DETROIT — It’s seemed like a random decision — starting Casey Mize in the first game of the scheduled doubleheader Saturday and Wily Peralta in the second. Except Tigers manager AJ Hinch doesn’t do anything randomly.
There was rhyme and reason for it.
“You’re kind of trying to hit the forecast,” he said, meaning, if that only one game was going to be played around the rain, he wanted Mize to pitch it. “And Casey is very regimented. With the first game at 1 p.m., we should be able to start on time, and if we can get some innings out of him we’re set up for the second game to do whatever we want with the bullpen.”
That’s exactly how it played out. Mize, continuing a stretch of 11 straight strong starts, limited the Astros to a run over six innings and the Tigers evened the series with a 3-1, seven-inning victory.
Mize has allowed three runs or fewer in 11 straight starts, lowing his ERA to 2.75 over the last 10.

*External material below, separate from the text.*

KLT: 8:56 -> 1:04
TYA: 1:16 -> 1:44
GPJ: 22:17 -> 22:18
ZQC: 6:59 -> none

Another decision that was made before the game which seemed routine turned out to be anything but. Infielder Zack Short was called up from Toledo to be the 27th man for the double-header. Hinch started him at shortstop against left-handed Astros starter Framber Valdez.
Short, who doubled in the third inning, blasted a two-run, opposite-field home run to right field in the fifth that broke a 1-1 tie. It was his first big league home run and it came off a change-up. In the third, he hit a fastball from Valdez 396 feet to the wall in center.
With Niko Goodrum on the injured list and the Tigers struggling defensively at the shortstop position (minus-15 defensive runs saved entering Saturday), he may not be going directly back to Toledo.
“It could be for one day,” Hinch said of Short’s call-up before the game. “Who knows, it could be for longer.”
Not a random statement.
The Astros didn’t let Mize ease into this one, though. Jose Altuve and Michael Brantley both singled, hitting poorly-located sliders in two-strike counts. But Mize didn’t flinch.
First he struck out Yuli Gurriel looking 3-2 four-seam fastball after Mize missed with three straight sliders. Then he struck out Yordan Alvarez swinging at a 1-2 four-seamer (95 mph).
He escaped the inning making quick play off the mound to field a tapper and throwing out Carlos Correa.
And then somewhere in the third inning, he found his splitter. It’s been an inconsistent pitch for him most of the season, but he started dropping it to right-handed and left-handed hitters – befuddling the Astros hitters.
He used it to get Altuve and Brantley to ground out in the third and fifth innings. He threw three straight to strike out Alvarez.
He threw 21 splitters in his six innings, getting five whiffs on 11 swings and four called strikes. The five balls the Astros put in play against it were outs, with average exit velocity of a meek 74.8 mph.
Fittingly, he ended his outing striking out Chas McCormick looking at a splitter.
The lone run against him came in third, a two-out RBI single by Correa. Mize had him down in the count 1-2, but nibbled the edges with two straight sliders before Correa banged a four-seam fastball into left field.
Hinch called on former Astro Jose Cisnero to close it out. Which he did, winning long battles with Jason Castro (pop out) and Altuve (strikeout looking), and striking out Brantley on four pitches.